A new, kinder, gentler formulary plan is referred to as a Conditional Formulary. Pioneered by Green Shield of Canada this is a very restrictive formulary which has several hoops plan members can jump through to get their drug of choice. You have to play the insurance companies game to get the drugs. The plan starts off very restrictive, most claims occur without incident; however, once a member has a problem with a formulary drug, they can apply for an alternative. Once approved, the more expensive alternative is covered and hopefully fixes the problem with the first drug, perhaps there are lesser side effects. If this second drug still is unsatisfactory a second application can be made for a higher tier of coverage. More expensive drugs are made available at this tier and again the process is repeated until a satisfactory drug of the lowest cost is found. The core idea is to cover the cheapest drug that works. If it doesn’t work you can try a more expensive one until either a working drug is found or you reach the top tier where the most expensive drugs are covered.
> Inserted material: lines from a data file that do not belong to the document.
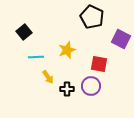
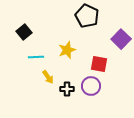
black pentagon: moved 5 px left, 1 px up
purple square: rotated 18 degrees clockwise
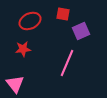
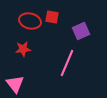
red square: moved 11 px left, 3 px down
red ellipse: rotated 40 degrees clockwise
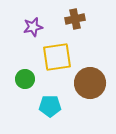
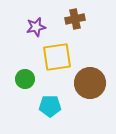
purple star: moved 3 px right
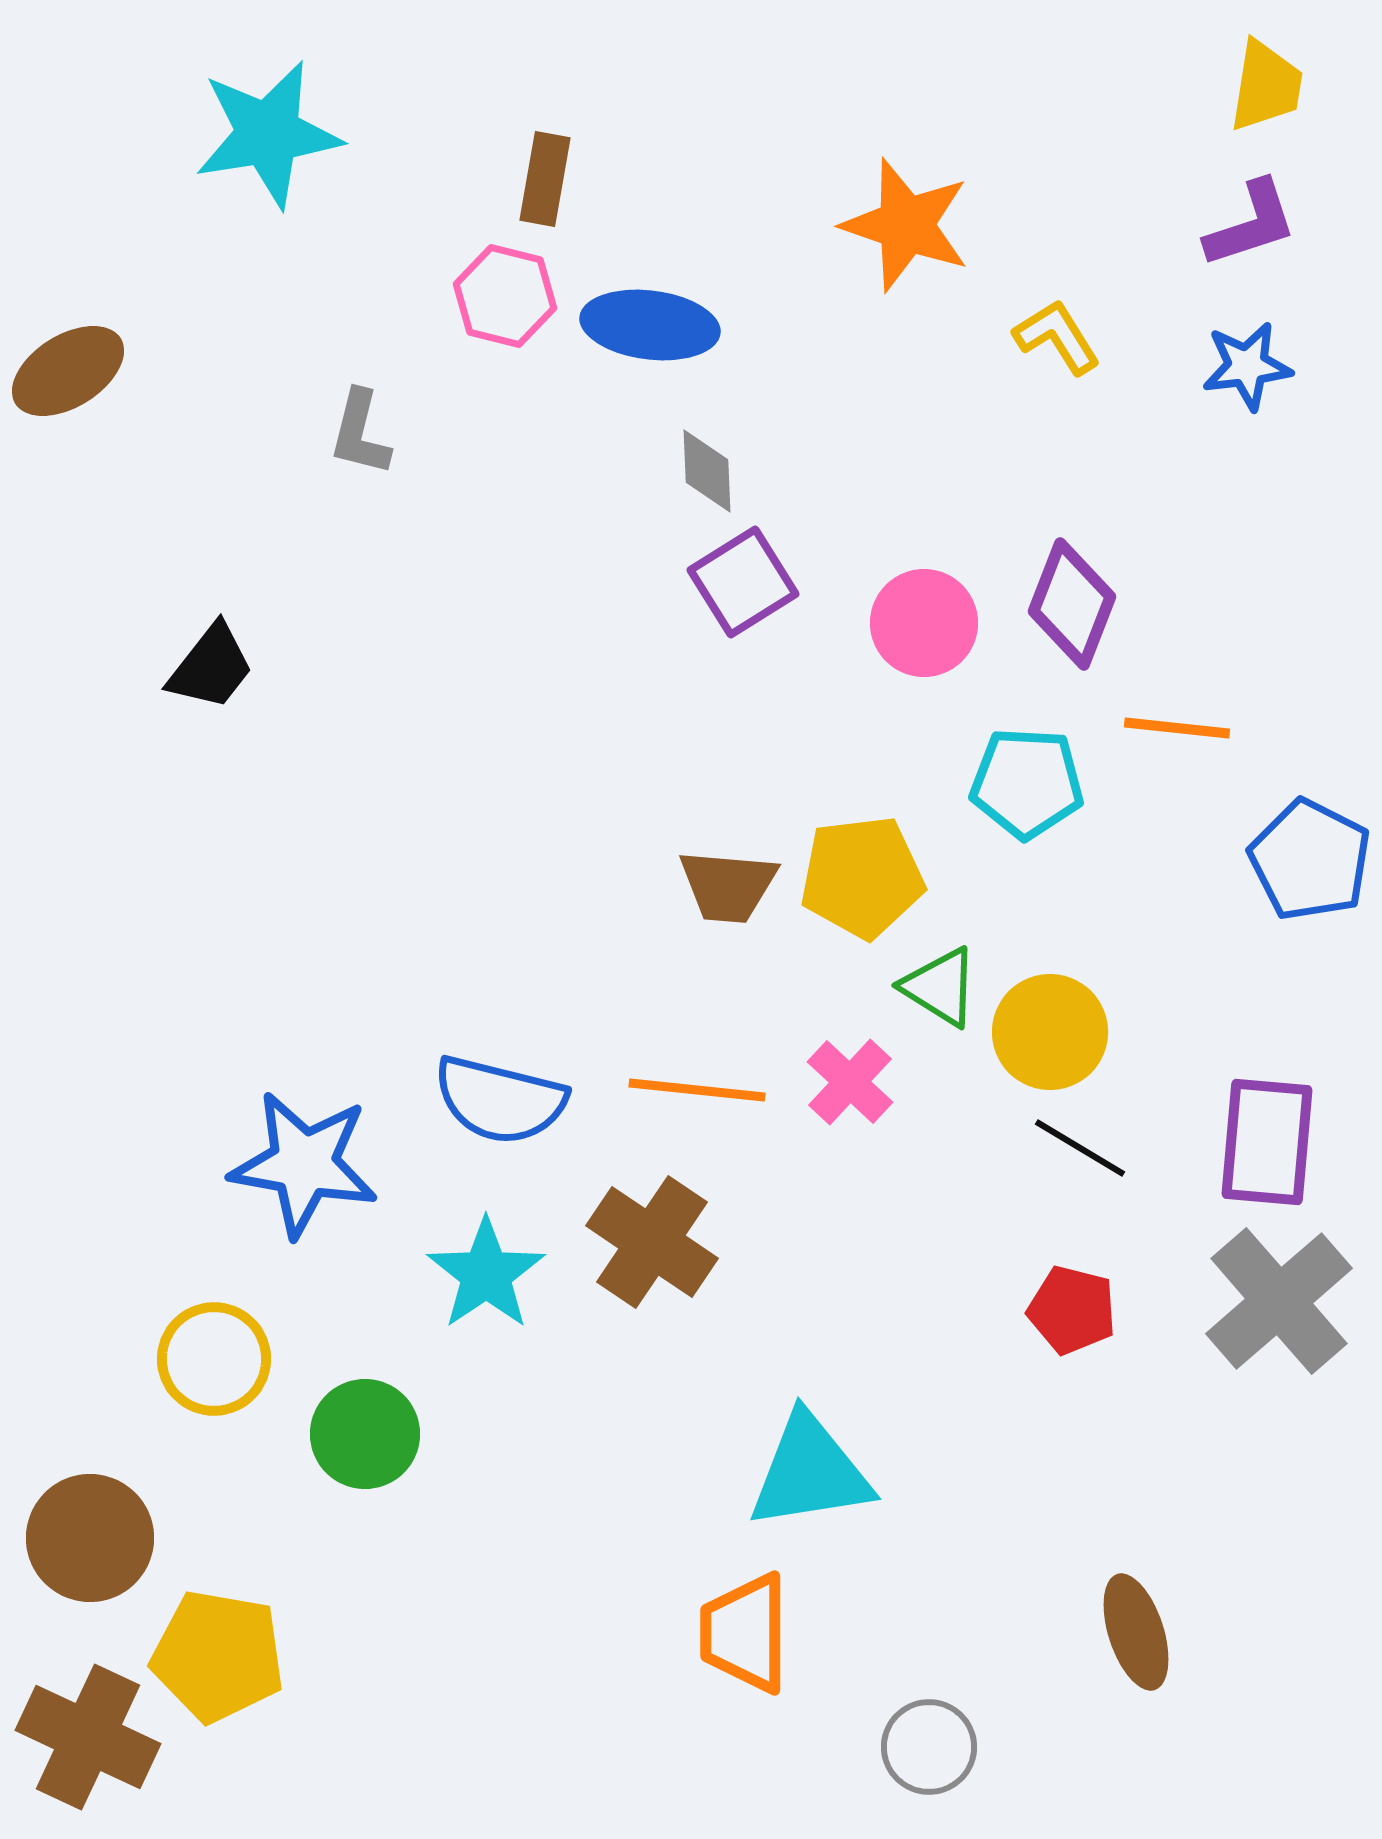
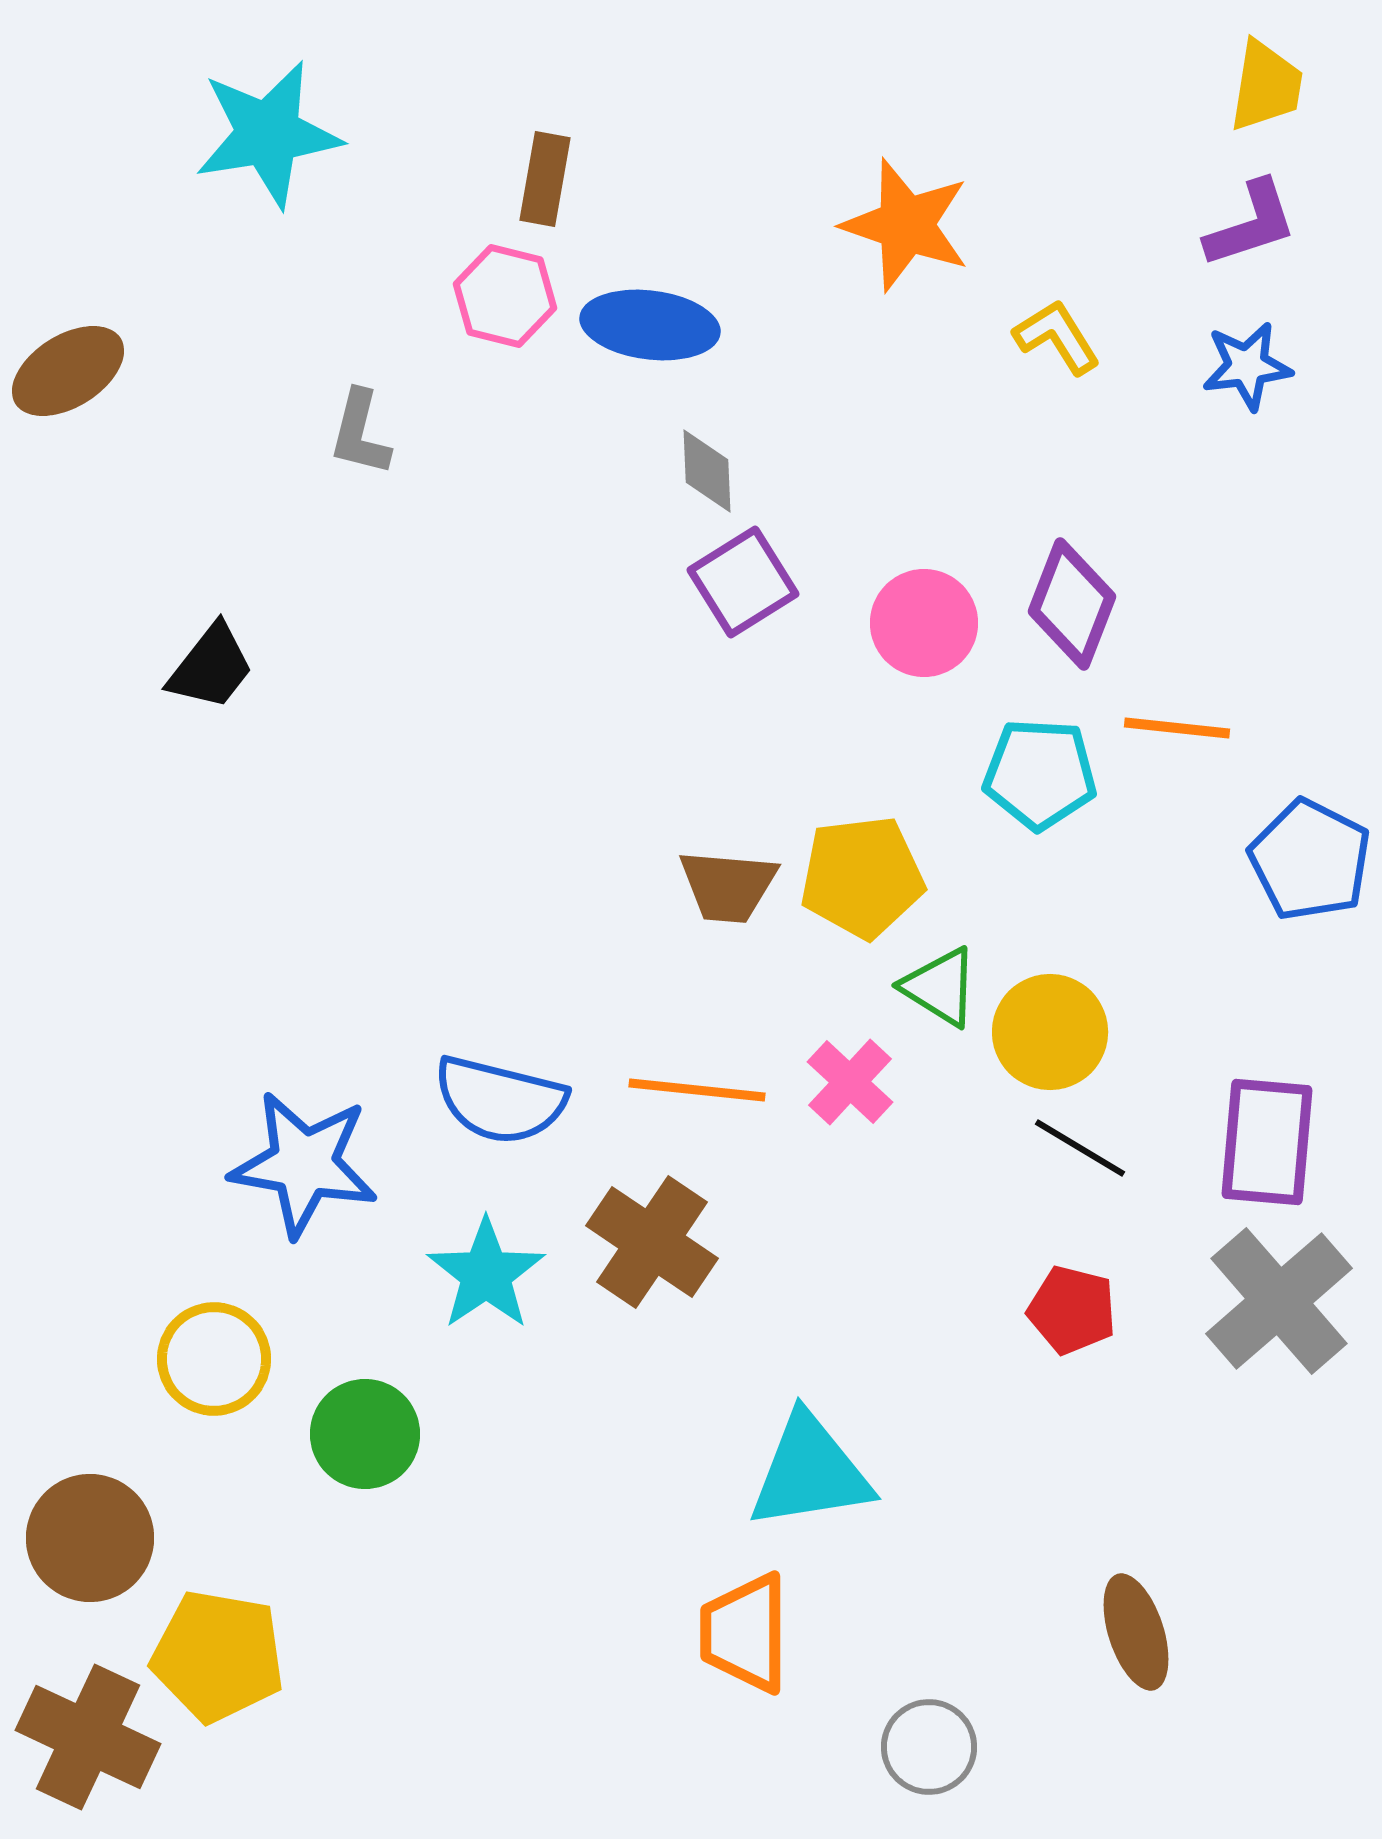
cyan pentagon at (1027, 783): moved 13 px right, 9 px up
By starting at the bottom price wise, and moving up only when necessary, huge costs savings can be found. Administration, paperwork and frustration are the trade off for these savings.

Summary

Which plan is best for your group depends on your budget, your drug claims history and your benefits philosophy. Obviously not everyone wants to put their members into a position of jumping through hoops with a conditional formulary, then again having conditional coverage is better than none at all.

Other than Brand Name drugs, all of these strategies require a drug card. Drug cards are where the plan design and formulary are held. While a drug card increases the cost of a benefits plan due to an increase in claims, the cost savings from drug control are starting to offset the cost.

TL;DR you might be able to lower your drug costs by using generic, lowest cost alternative, or conditional formularies.